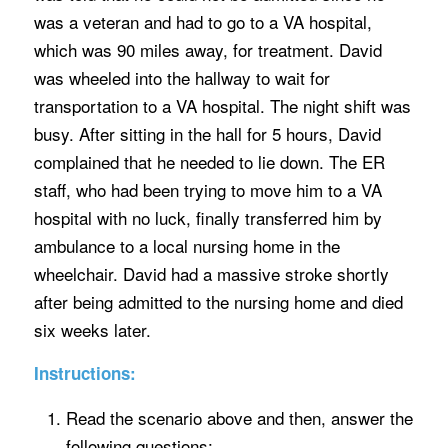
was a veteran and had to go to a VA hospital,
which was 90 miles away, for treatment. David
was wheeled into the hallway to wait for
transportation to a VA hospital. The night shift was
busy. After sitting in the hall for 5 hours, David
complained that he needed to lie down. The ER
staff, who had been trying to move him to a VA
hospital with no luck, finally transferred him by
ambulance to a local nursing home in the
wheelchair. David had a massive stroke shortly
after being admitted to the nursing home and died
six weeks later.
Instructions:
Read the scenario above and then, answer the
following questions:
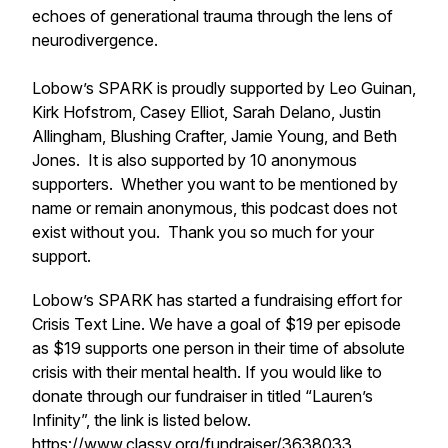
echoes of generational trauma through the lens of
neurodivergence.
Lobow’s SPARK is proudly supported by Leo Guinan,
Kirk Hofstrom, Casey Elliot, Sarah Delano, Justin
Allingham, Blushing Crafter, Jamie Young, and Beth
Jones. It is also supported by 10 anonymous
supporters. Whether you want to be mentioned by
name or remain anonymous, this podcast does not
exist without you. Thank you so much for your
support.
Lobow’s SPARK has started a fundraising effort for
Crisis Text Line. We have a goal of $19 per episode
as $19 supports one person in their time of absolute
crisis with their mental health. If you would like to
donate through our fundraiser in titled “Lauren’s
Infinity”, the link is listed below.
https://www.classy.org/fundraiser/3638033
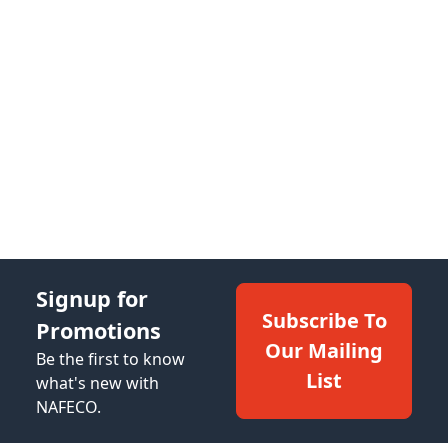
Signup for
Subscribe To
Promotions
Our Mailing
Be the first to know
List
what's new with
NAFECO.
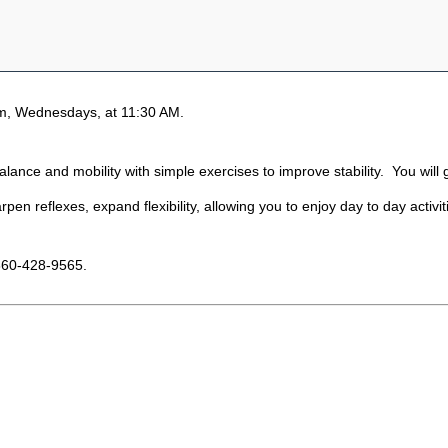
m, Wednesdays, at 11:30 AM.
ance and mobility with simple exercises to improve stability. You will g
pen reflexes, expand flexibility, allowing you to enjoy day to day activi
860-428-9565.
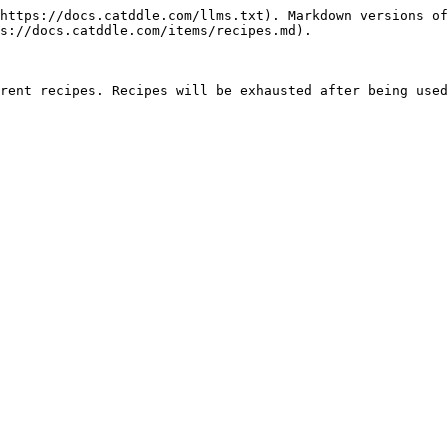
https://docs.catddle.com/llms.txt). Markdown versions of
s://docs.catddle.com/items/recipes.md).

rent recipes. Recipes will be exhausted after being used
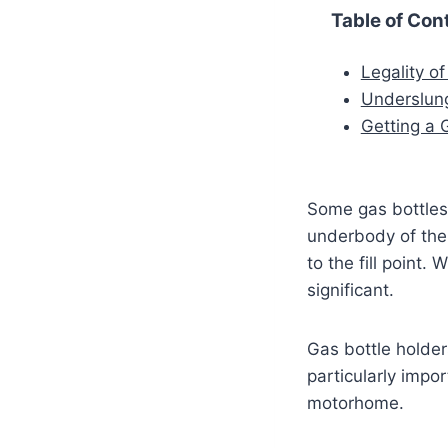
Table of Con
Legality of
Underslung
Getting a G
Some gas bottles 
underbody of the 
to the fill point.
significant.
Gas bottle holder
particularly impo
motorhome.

...

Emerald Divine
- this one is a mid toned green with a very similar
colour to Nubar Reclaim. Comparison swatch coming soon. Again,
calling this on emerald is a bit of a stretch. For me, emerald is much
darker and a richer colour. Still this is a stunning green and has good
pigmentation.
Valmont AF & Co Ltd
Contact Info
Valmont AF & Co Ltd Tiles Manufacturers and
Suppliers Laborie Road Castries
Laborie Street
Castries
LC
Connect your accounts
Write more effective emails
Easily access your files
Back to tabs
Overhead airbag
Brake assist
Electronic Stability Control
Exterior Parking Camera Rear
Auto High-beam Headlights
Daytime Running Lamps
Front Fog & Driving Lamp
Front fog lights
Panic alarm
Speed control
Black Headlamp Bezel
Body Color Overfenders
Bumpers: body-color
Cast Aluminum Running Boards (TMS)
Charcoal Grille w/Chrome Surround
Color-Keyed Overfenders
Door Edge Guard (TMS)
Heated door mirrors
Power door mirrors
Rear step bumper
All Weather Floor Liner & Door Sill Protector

* * *

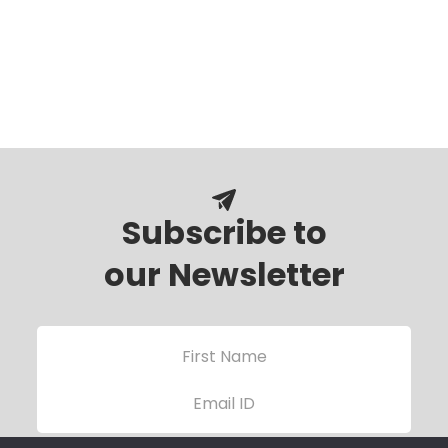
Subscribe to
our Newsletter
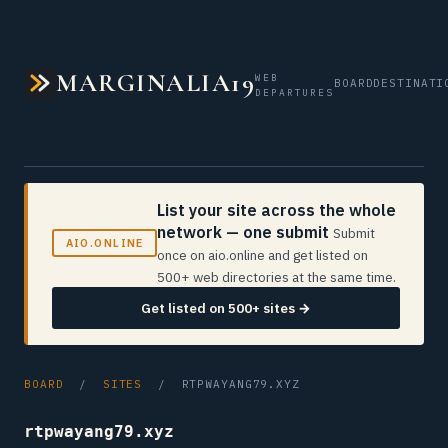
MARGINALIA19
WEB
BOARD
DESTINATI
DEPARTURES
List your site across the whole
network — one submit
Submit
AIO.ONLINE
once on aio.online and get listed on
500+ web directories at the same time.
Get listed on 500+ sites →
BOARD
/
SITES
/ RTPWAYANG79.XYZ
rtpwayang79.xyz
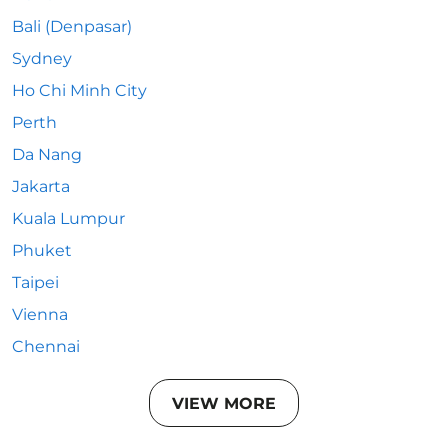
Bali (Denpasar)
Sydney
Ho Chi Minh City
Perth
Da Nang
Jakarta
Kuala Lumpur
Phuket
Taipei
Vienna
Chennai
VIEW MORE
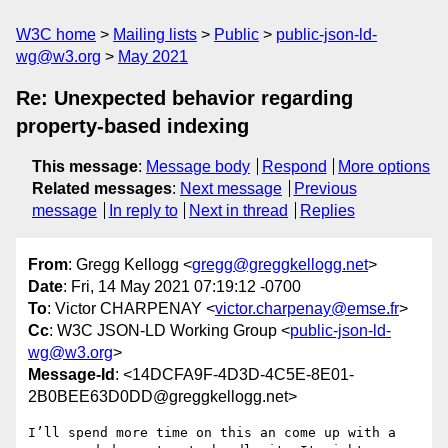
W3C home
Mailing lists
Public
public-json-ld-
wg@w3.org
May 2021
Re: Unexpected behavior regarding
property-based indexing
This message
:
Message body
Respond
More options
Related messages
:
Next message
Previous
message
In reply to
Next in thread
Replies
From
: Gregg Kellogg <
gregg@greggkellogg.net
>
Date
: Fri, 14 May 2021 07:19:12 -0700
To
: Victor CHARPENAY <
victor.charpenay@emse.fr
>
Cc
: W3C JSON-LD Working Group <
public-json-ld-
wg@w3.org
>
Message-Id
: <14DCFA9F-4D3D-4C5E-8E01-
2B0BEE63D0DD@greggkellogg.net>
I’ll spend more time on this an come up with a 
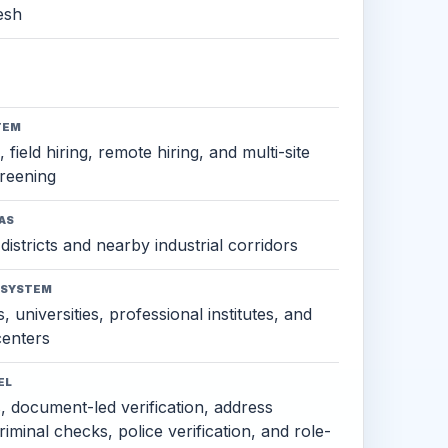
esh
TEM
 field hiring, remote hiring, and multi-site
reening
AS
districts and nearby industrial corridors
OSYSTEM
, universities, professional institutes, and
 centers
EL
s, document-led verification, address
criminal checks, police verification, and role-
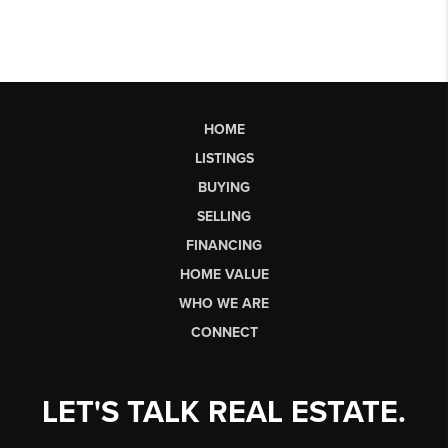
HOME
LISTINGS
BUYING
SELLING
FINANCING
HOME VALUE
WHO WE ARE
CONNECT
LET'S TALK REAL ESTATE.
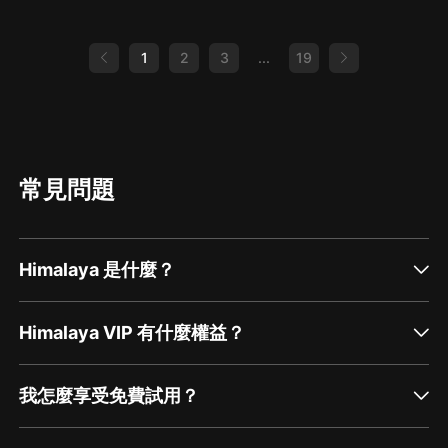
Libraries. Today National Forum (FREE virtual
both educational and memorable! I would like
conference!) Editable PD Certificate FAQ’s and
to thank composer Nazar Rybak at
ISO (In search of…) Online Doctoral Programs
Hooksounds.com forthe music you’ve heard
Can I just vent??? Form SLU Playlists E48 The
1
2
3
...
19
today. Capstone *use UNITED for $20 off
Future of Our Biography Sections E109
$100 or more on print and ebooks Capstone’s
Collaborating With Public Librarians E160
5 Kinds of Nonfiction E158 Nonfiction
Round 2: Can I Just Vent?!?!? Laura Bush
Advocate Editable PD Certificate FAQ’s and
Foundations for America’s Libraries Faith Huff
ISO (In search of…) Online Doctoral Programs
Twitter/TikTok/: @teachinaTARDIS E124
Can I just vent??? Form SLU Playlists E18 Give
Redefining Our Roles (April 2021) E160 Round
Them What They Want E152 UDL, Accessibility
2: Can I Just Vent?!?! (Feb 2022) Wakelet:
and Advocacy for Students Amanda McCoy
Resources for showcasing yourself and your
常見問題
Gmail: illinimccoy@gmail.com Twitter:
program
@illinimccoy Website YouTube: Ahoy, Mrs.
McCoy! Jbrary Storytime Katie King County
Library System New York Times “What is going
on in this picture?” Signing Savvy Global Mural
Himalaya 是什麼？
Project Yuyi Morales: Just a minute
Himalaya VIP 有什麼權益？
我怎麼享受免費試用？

**Your objective:**
Once you find the line with "Jones. It is also supported by 10 anonymous" above, print it and every line after it up to and including the line with "as $19 supports", exactly as written and nothing else.

**Exercise solution:**
Jones. It is also supported by 10 anonymous
supporters. Whether you want to be mentioned by
name or remain anonymous, this podcast does not
exist without you. Thank you so much for your
support.
Lobow’s SPARK has started a fundraising effort for
Crisis Text Line. We have a goal of $19 per episode
as $19 supports one person in their time of absolute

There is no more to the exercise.